Schlesinger explained that although serial killers are most often male, the victims of one killer can be put in different situations. “Maybe it was just as easy as he found it too troublesome,” Schlesinger said. “The women who were killed many years ago were mutilated, but the women these days were not. Maybe he thought it was a hassle.”
He also explained the passage of time between killings.
“They have murderous urges, but they can control it,” he says. Or, “Perhaps he was in prison for a while.”
A suspected killer has contacted one family, although no suspect has been identified despite a $25,000 bounty and more than 1,200 reports.
In the days after Melissa Barthelemy was reported missing in 2009, someone used her cell phone to call her teenage sister in Buffalo at least six times. The caller finally admitted to the girl that he was the killer.
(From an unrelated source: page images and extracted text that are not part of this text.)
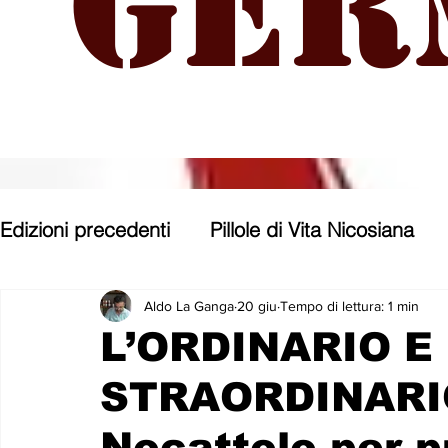
Ger
Edizioni precedenti
Pillole di Vita Nicosiana
Parole, pensieri, opere e opinioni
Entroter
Aldo La Ganga
20 giu
Tempo di lettura: 1 min
L’ORDINARIO E
STRAORDINARIO
Con gli occhi di uno Zoomer
Politica nost
Nocattolo per pu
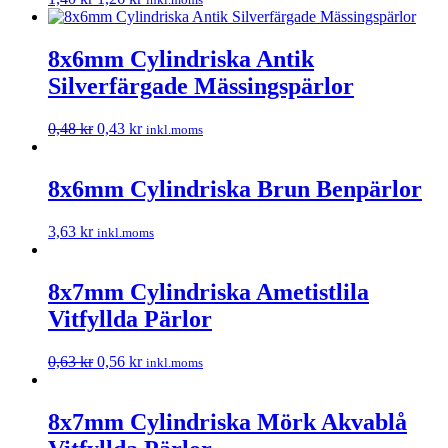
8x6mm Cylindriska Antik
Silverfärgade Mässingspärlor
0,48
kr
0,43
kr
inkl.moms
8x6mm Cylindriska Brun Benpärlor
3,63
kr
inkl.moms
8x7mm Cylindriska Ametistlila
Vitfyllda Pärlor
0,63
kr
0,56
kr
inkl.moms
8x7mm Cylindriska Mörk Akvablå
The New York City Police tracked the call to Midtown Manhattan, searching areas near the Pennsylvania Station and the Port Authority bus terminal, but the signal was lost. Cell phone records show a call from Massapequa, Long Island. Police searched the scene, including calling a local hotel, but nothing was found, officials said. I haven’t had a phone in years.
Melissa Kang, of New London, Connecticut, wants people to remember her victims as more than anonymous prostitutes. Her sister, Maureen Brainard Burns, was found along the Ocean Parkway in December last year. She said her sister was trying to get out of the escort business, but she received an eviction notice when she went to see her last client.
“We all know they took the wrong path in life,” Ms. Can said. “But they were still normal people with families who loved them.”
Kang has built bonds with other women’s mothers and relatives, conversing with them almost daily and sharing her thoughts on Facebook. Some of them are planning a wake at Oak Beach on Tuesday.
“She has always been there for me and has given me moral support, so I will spend the rest of my life fighting for her and for justice,” he said of his sister.
But she added: “It’s not all about Maureen. There’s a killer out there. He didn’t just take ten lives. He destroyed the lives of ten families.”
Many on Long Island have dealt with the events of the past year mostly with a shrug. Hundreds of thousands of people trekked to state and town beaches last summer, setting up umbrellas and frolicking on the surf where nearby murder victims were strewn.
“Of course I feel terrible for the victims,” said Diane Gentil, Westbury’s legal secretary. “But I’m less worried about serial killers. I’m more worried about you.”